EVOLVE Program Helps Ex-Felons

Five thousand inmates are released onto the streets of Las Vegas every year by the Nevada Department of Corrections. Most don't have any money, housing, transportation or a job. But there is a local program helping ex-offenders succeed in society.

Lisa Getman, and EVOLVE graduate, said, "It was a feeling of hopelessness and despair that I would never get my life back on track." Getman says the worst part of going to prison was getting out -- not even her college degree could change the fact that she is an ex-felon. "I just could not get my foot through the door," she said.

That was until Getman enrolled in the EVOLVE program -- the first community based re-entry program in southern Nevada.

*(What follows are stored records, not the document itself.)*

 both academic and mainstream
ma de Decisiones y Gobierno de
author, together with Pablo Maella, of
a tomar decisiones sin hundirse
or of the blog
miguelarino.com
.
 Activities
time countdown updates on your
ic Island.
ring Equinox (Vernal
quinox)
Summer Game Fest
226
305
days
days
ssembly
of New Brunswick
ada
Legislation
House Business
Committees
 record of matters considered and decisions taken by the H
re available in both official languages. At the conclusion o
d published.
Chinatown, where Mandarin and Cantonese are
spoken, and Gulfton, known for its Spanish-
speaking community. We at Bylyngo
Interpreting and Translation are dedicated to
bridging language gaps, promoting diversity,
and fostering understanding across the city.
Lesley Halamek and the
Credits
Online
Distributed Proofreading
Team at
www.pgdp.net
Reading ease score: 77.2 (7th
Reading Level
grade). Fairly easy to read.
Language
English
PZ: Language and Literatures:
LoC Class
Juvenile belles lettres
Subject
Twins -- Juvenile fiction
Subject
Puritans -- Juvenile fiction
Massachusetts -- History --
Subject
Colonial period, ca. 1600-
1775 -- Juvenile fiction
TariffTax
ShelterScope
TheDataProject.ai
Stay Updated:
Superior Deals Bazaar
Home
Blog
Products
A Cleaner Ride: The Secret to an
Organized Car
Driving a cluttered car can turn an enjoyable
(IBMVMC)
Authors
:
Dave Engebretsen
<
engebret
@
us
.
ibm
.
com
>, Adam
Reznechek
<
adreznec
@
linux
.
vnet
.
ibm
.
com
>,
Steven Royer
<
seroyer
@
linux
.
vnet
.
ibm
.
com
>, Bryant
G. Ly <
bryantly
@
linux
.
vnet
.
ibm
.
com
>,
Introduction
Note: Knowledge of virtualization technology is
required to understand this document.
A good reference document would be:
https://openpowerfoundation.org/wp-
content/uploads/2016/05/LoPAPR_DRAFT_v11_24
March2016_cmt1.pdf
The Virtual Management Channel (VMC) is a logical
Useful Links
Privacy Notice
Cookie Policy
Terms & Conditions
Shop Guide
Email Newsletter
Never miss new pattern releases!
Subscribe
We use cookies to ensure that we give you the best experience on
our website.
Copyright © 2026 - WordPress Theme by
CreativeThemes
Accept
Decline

EVOLVE provides ex-offenders with intense case management, counseling, job training and placement for up to 18 months.

EVOLVE coordinator Allison Effner says, "If these people don't have jobs and they're just dropped off at the bus station they're gonna do what they need to eat and survive. So they may be breaking into homes and stealing cars."

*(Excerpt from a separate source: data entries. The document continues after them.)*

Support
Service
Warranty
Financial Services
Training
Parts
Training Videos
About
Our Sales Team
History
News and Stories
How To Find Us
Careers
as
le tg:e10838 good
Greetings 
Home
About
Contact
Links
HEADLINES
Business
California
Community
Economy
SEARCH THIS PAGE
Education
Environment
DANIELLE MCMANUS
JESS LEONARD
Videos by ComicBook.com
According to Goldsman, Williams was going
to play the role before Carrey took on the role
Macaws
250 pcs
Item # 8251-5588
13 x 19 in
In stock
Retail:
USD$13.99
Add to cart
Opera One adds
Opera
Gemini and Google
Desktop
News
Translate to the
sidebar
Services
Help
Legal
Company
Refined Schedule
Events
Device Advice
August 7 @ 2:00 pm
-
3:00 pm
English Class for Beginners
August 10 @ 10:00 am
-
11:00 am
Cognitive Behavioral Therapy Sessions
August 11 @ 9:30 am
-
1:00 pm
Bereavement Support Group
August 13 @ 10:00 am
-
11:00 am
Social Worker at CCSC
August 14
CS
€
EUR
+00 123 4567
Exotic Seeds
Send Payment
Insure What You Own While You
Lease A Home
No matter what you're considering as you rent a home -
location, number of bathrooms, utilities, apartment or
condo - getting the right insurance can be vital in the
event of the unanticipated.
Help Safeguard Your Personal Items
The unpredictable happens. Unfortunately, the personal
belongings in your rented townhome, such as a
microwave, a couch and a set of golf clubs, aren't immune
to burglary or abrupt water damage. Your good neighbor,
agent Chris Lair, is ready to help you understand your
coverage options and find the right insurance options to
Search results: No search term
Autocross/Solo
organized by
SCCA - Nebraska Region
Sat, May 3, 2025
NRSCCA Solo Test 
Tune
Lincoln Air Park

According to national recidivism rates, 66-percent, or two out of three inmates, return to prison within three years. But the EVOLVE program boasts a recidivism rate of just 12-percent. Effner comments further, "It's phenomenal. It really is."

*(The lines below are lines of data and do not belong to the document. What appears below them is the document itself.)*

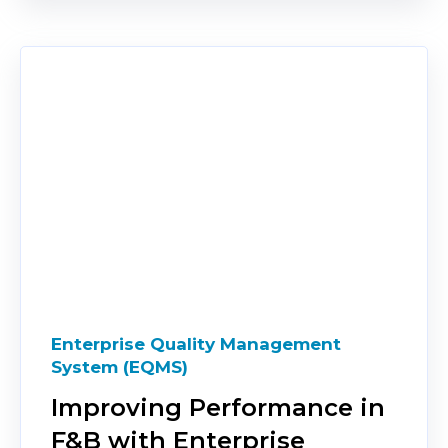
Enterprise Quality Management
System (EQMS)
Improving Performance in
F&B with Enterprise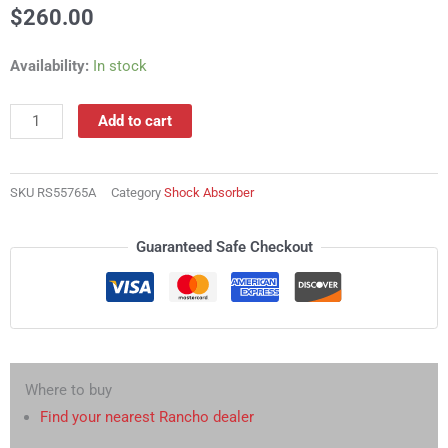
$
260.00
RS55765A
Availability:
In stock
Shock
Absorber
Add to cart
quantity
SKU
RS55765A
Category
Shock Absorber
Guaranteed Safe Checkout
Where to buy
Find your nearest Rancho dealer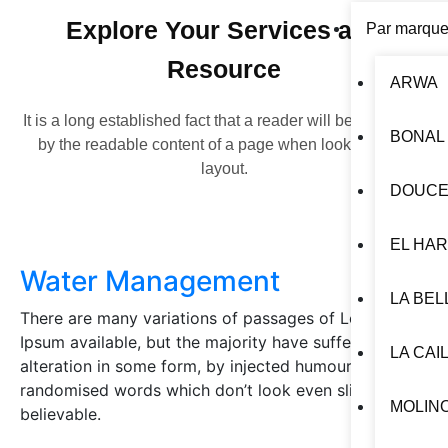
Explore Your Services and
Par marqu
Resource
ARWA
It is a long established fact that a reader will be distracted
BONAL
by the readable content of a page when looking at its
layout.
DOUCE
EL HA
Water Management
LA BEL
There are many variations of passages of Lorem
Ipsum available, but the majority have suffered
LA CAI
alteration in some form, by injected humour, or
randomised words which don’t look even slightly
MOLIN
believable.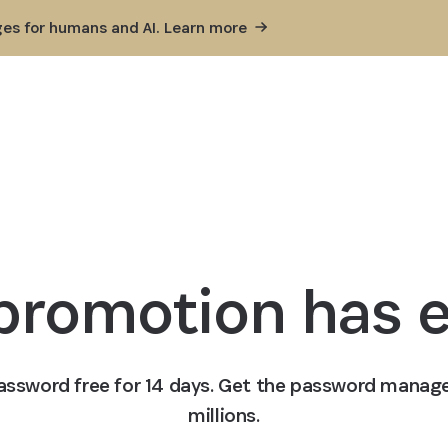
ges for humans and AI. Learn
more
 promotion has 
1Password free for 14 days. Get the password manage
millions.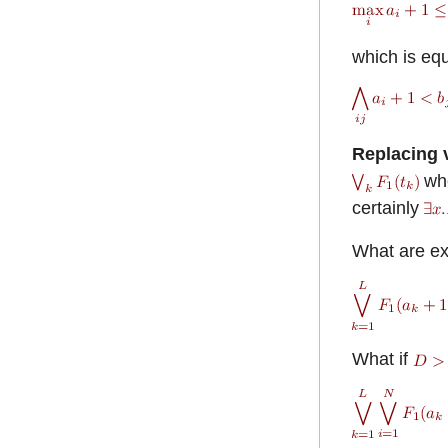
which is equ
Replacing v
wh
certainly
What are e
What if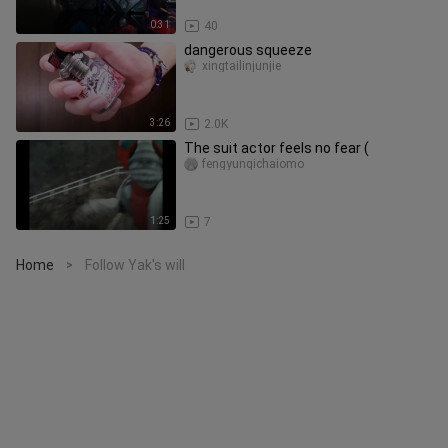
0:31
40
dangerous squeeze
xingtailinjunjie
3:26
2.0K
The suit actor feels no fear (
fengyunqichaiomo
1:25
7
Home
Follow Yak's will
>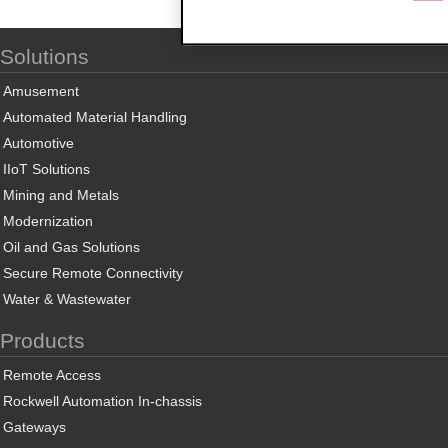
Solutions
Amusement
Automated Material Handling
Automotive
IIoT Solutions
Mining and Metals
Modernization
Oil and Gas Solutions
Secure Remote Connectivity
Water & Wastewater
Products
Remote Access
Rockwell Automation In-chassis
Gateways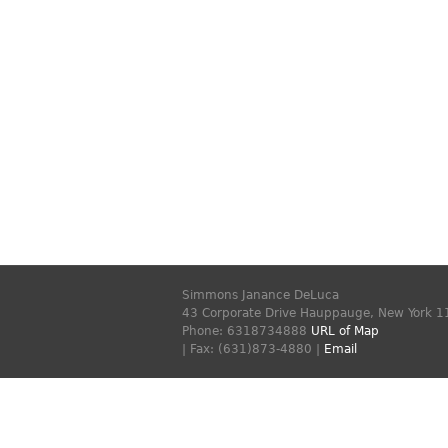
Simmons Janance DeLuca
43 Corporate Drive
Hauppauge
,
New York
1
Phone:
6318734888
URL of Map
| Fax: (631)873-4880 |
Email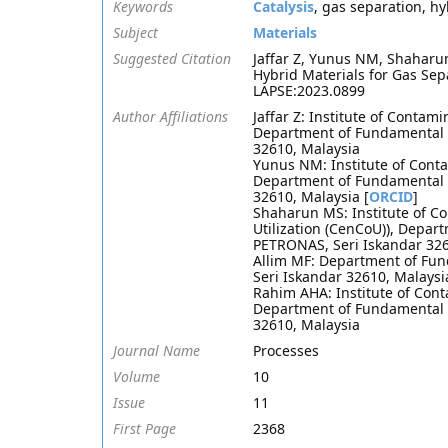
Keywords
Catalysis
, gas separation, h
Subject
Materials
Suggested Citation
Jaffar Z, Yunus NM, Shahar
Hybrid Materials for Gas Sep
LAPSE:2023.0899
Author Affiliations
Jaffar Z: Institute of Conta
Department of Fundamental a
32610, Malaysia
Yunus NM: Institute of Cont
Department of Fundamental a
32610, Malaysia [
ORCID
]
Shaharun MS: Institute of C
Utilization (CenCoU)), Depar
PETRONAS, Seri Iskandar 326
Allim MF: Department of Fun
Seri Iskandar 32610, Malaysi
Rahim AHA: Institute of Con
Department of Fundamental a
32610, Malaysia
Journal Name
Processes
Volume
10
Issue
11
First Page
2368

EVOLVE is also saving taxpayers money. There's a one-time cost of $5,000 to put someone through the EVOLVE program -- compare that to the $18,000 a year it costs to incarcerate someone.

EVOLVE is funded through grant monies and succeeds because employers like New Horizons are willing to give the Lisa Getman's of the world a second chance. Yolanda Burroughs, New Horizons general manager, said, "Her integrity, her honesty and her work ethic are impeccable."

Lisa Getman adds, "Give us a chance. There are so many people who could be a good match for your business and they will be more loyal, have more to prove and will stay with you longer."

The EVOLVE Program is run through the City of Las Vegas Neighborhood Services Department located at City Hall, 2nd Floor, 400 Stewart Avenue. The phone number is 229-2330.

Since 2003, it has helped more than 2,000 ex-offenders get back on their feet. Around 70-percent of their clients now work at jobs that pay more than $11 an hour. That's double Nevada's current minimum wage.